Magistrado ResponsávelFERNANDO VENTURA
Data da Resolução25 de Junho de 2008
EmissorCourt of Appeal of Coimbra (Portugal)

Nos presentes autos, com o nº 185/05.0GAOFR, do Tribunal de Oliveira de Frades, foram as arguidas …, … condenadas, cada uma, na prática de um crime de ofensa à integridade física p. e p. pelo artº 143º, nº1, do CP, na pena de 70 (setenta) dias de multa, à taxa diária de €7,00. As mesmas arguidas foram condenadas nos pedidos de indemnização que dirigiram uma contra a outra, sendo … condenada a pagar a … a quantia de €517,61 e esta a pagar à primeira a quantia de €549,65, em ambos os casos acrescidas de juros desde a prolação da sentença até efectivo pagamento. O demandado … foi absolvido do pedido contra si deduzido por ….

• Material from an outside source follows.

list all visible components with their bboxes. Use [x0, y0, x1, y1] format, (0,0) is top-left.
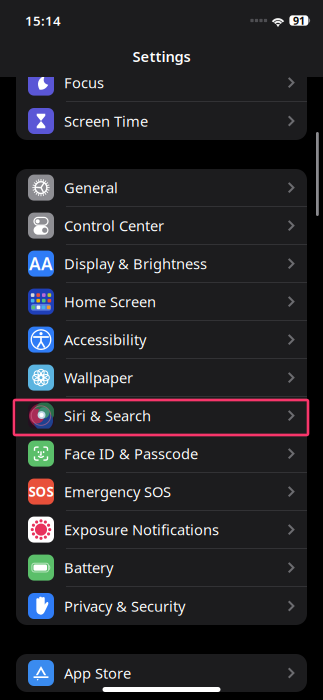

Inconformada com a condenação, veio a arguida … interpor recurso, extraindo das motivações as seguintes conclusões: C) — CONCLUSÕES Considerando que: 1ª — Da prova produzida em Audiência de Julgamento, gravada em suporte magnético, decorre que: Encontram-se incorrectamente julgados os seguintes factos que o Tribunal "A Quo" deu como provados, ou seja, que da prova produzida tenha resultado provado que:... a arguida … foi buscar um pau, cujas características concretas não foi possível determinar, e levantou-o em direcção à arguida …; nessa desordem, a arguida … desferiu um golpe com o dito pau que empunhava na cabeça da arguida … e empurrou-a nas costas ...; como consequência directa e necessária das agressões infligidas pela arguida …. na arguida …, sofreu, esta última, traumatismo crâneo-encefálico ligeiro com fractura de risco e hematoma no couro cabeludo e dores nas costas; A arguida …, ao actuar da forma descrita, agiu com o propósito concretizado de molestar fisicamente a arguida …; actuaram sempre as arguidas de vontade livre e consciente, bem sabendo que as suas condutas eram proibidas e punidas por lei.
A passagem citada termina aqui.